# Recover Overpaid PAYE



## Lobby (26 Nov 2009)

I'm self employed (well its a Ltd Co.) and for the last few years have paid myself, say 5K per month - gross. And had been doing so this year.

That is, until July when it just wasn't feasible. However, for Jan thru July I had paid my monthly PAYE/PRSI based on a 60K income (5 x 12). I've paid myself 0 since then and won't pay myself in Dec either.

So I've paid myself 35K, but paid PAYE/PRSI based on a 60K projection, i.e. I've overpaid PAYE/PRSI.

Whats the best way to get the overpaid PAYE back? Do I need to wait until the P35 is done in January? (I also assume PRSI is fine as its based on gross and not adjuested by Tax free allowances etc so what I've paid is correct.)


----------



## jack2009 (26 Nov 2009)

Submit amended P.30's to the Revenue showing the correct amounts.  You might be better to offset the liability against current future liabilities as sometimes the Revenue can be slow to issue refunds.


----------



## Lobby (27 Nov 2009)

The ROS P30 doesn't allow negative amounts. 

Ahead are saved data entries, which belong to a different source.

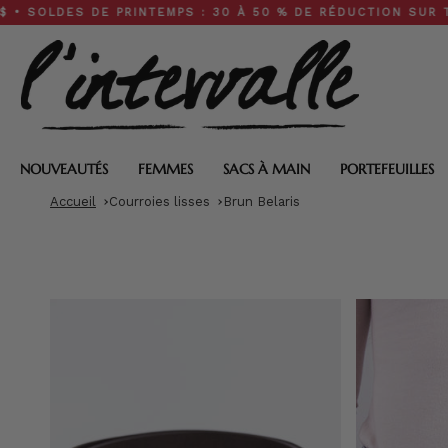
Skip
S DE PRINTEMPS : 30 À 50 % DE RÉDUCTION SUR TOUT LE S
to
content
NOUVEAUTÉS
FEMMES
SACS À MAIN
PORTEFEUILLES
Accueil
Courroies lisses
Brun Belaris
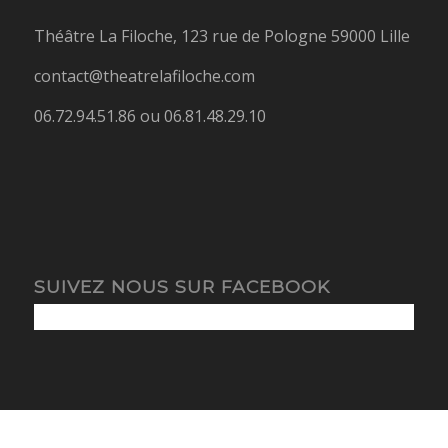
Théâtre La Filoche, 123 rue de Pologne 59000 Lille
contact@theatrelafiloche.com
06.72.94.51.86 ou 06.81.48.29.10
SUIVEZ NOUS SUR FACEBOOK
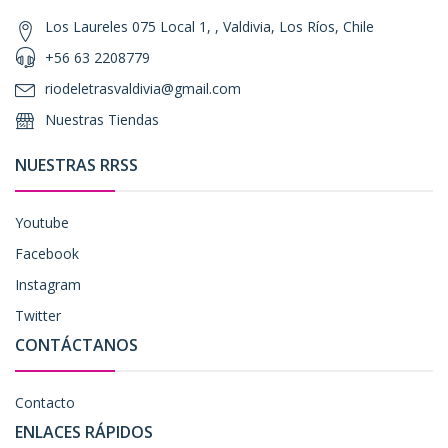
Los Laureles 075 Local 1, , Valdivia, Los Ríos, Chile
+56 63 2208779
riodeletrasvaldivia@gmail.com
Nuestras Tiendas
NUESTRAS RRSS
Youtube
Facebook
Instagram
Twitter
CONTÁCTANOS
Contacto
ENLACES RÁPIDOS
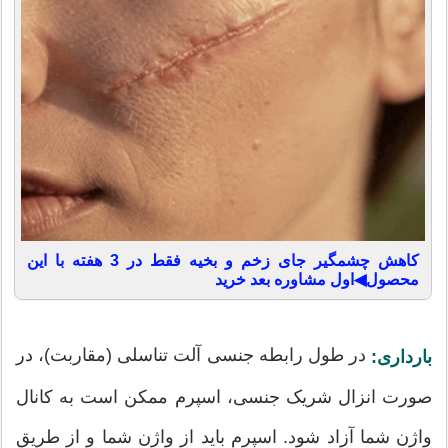
کاهش چشمگیر جای زخم و بخیه فقط در 3 هفته با این
محصول◀اول مشاوره بعد خرید
در طول رابطه جنسی آلت تناسلی (مقاربت)، در
بارداری:
صورت انزال شریک جنسی، اسپرم ممکن است به کانال
واژن شما آزاد شود. اسپرم باید از واژن شما و از طریق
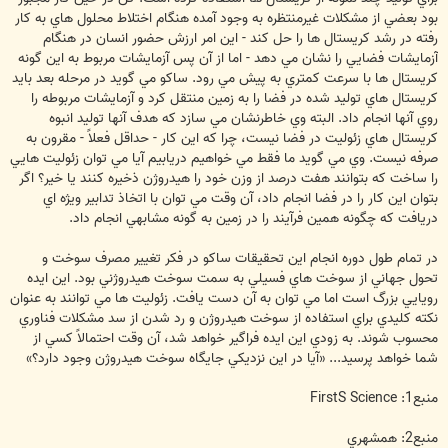
بود بعضي از مشكلات غيرمنتظره به وجود آمده هنگام اختلاط محلول هاي به كار
رفته در رشد كريستال ها را حل كند - اين امر ارزش حضور انسان در هنگام
آزمايشات فضايي را نشان مي دهد - اما از آن پس آزمايشات مربوط به اين گونه
كريستال ها با سرعت كمتري به پيش مي رود. ساكو مي گويد در مرحله بعد بايد
كريستال هاي توليد شده در فضا را به زمين منتقل كرد و آزمايشات مربوطه را
روي آنها انجام داد. البته وي خاطرنشان مي سازد كه هدف آنها توليد انبوه
كريستال هاي زئوليت در فضا نيست، چرا كه اين كار - حداقل فعلاً - مقرون به
صرفه نيست. وي مي گويد ما فقط مي خواهيم دريابيم آيا مي توان زئوليت هايي
را ساخت كه بتوانند هفت درصد از وزن خود را هيدروژن ذخيره كنند يا خير؟ اگر
بتوان اين كار را در فضا انجام داد، آن وقت مي توان با اتخاذ تدابير ويژه اي
دريافت كه چگونه همين فرآيند را در زمين به گونه مشابهي انجام داد.
در تمام طول دوره انجام اين تحقيقات ساكو در فكر تغيير مصرف سوخت و
تحول جهاني از سوخت هاي فسيلي به سمت سوخت هيدروژني بود. اين ايده
رويايي بزرگ است اما مي توان به آن دست يافت. زئوليت ها مي توانند به عنوان
نكته كليدي براي استفاده از سوخت هيدروژن و رد شدن از سد مشكلات فناوري
محسوب شوند. به زودي اين ايده فراگير خواهد شد، آن وقت احتمالاً كسي از
شما خواهد پرسيد... «آيا در اين نزديكي جايگاه سوخت هيدروژن وجود دارد؟»
منبع1: FirstS Science
منبع2: همشهري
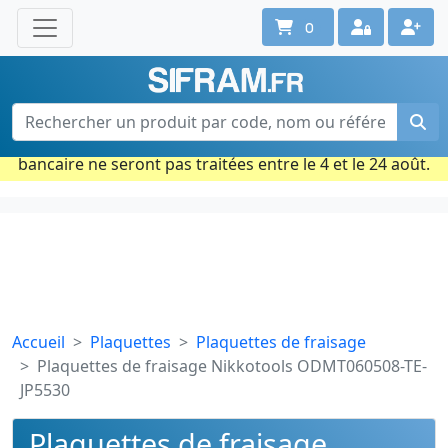
0
Une question ? Un conseil ?
Contactez-nous au 02 40 92 17 71
Ouvert du lun. au vend. de 08h à 18h
Période estivale : Les commandes prises par carte
bancaire ne seront pas traitées entre le 4 et le 24 août.
Accueil
Plaquettes
Plaquettes de fraisage
Plaquettes de fraisage Nikkotools ODMT060508-TE-
JP5530
Plaquettes de fraisage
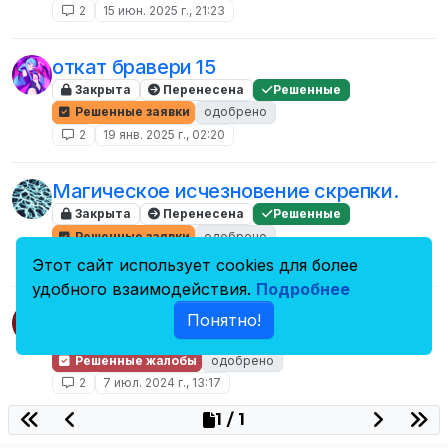
2
15 июн. 2025 г., 21:23
откат бравери 15
Закрыта
Перенесена
Решенные
Решенные заявки
одобрено
2
19 янв. 2025 г., 02:20
Магическое исчезновение скрепки.
Закрыта
Перенесена
Решенные
Решенные заявки
одобрено
2
26 окт. 2024 г., 13:45
Этот сайт использует cookies для более
удобного взаимодействия.
Подробнее
Жалоба
Понятно!
Закрыта
Перенесена
Решенные
Решенные жалобы
одобрено
2
7 июл. 2024 г., 13:17
1 / 1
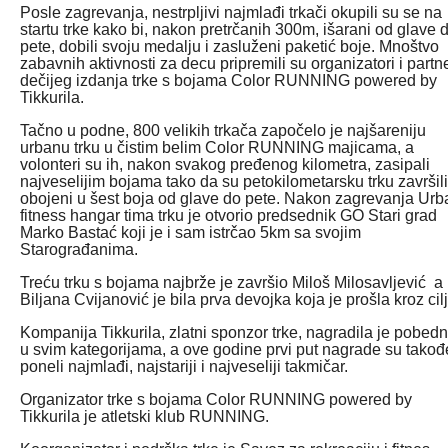
Posle zagrevanja, nestrpljivi najmlađi trkači okupili su se na
startu trke kako bi, nakon pretrčanih 300m, išarani od glave 
pete, dobili svoju medalju i zasluženi paketić boje. Mnoštvo
zabavnih aktivnosti za decu pripremili su organizatori i partne
dečijeg izdanja trke s bojama Color RUNNING powered by
Tikkurila.
Tačno u podne, 800 velikih trkača započelo je najšareniju
urbanu trku u čistim belim Color RUNNING majicama, a
volonteri su ih, nakon svakog pređenog kilometra, zasipali
najveselijim bojama tako da su petokilometarsku trku završili
obojeni u šest boja od glave do pete. Nakon zagrevanja Urb
fitness hangar tima trku je otvorio predsednik GO Stari grad
Marko Bastać koji je i sam istrčao 5km sa svojim
Starograđanima.
Treću trku s bojama najbrže je završio Miloš Milosavljević a
Biljana Cvijanović je bila prva devojka koja je prošla kroz cilj
Kompanija Tikkurila, zlatni sponzor trke, nagradila je pobedn
u svim kategorijama, a ove godine prvi put nagrade su takođ
poneli najmlađi, najstariji i najveseliji takmičar.
Organizator trke s bojama Color RUNNING powered by
Tikkurila je atletski klub RUNNING.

I'll probably have to wait for the end of year P35.


----------



## Graham_07 (27 Nov 2009)

You could file amended P30s with nil amounts on but that would not mean they wold do a refund. Normally PAYE/PRSI no refunded during the year. You will get a refund on the P-35 ok. HOwever you may get an enquiry as to why it's so large before they repay it.


----------



## Tipptop (5 Dec 2009)

I overpaid PAYE before and when i copped it I just sent back a nil return for 2 months and put a note into the envelope saying what had happened. They didn't question it


----------



## Sconhome (6 Dec 2009)

Very similar situation but am waiting on a refund 6 months. Very slow to pay PAYE / PRSI refunds. Accountant has been told may take up to 8 months!! Revenue must be very busy trying to find money.


----------



## Graham_07 (6 Dec 2009)

Sconhome said:


> Very similar situation but am waiting on a refund 6 months. Very slow to pay PAYE / PRSI refunds. Accountant has been told may take up to 8 months!! Revenue must be very busy trying to find money.


 
You will not normally get a PAYE/PRSI refund during the course of the current year. It will usually only be done on filing the P-35 end of year return. What did you file to expect a refund during the course of the current year?


----------



## Sconhome (7 Dec 2009)

Its off last years returns for 07-08. There was some overpayment on the P35, I'm not 100% sure how it came about.


----------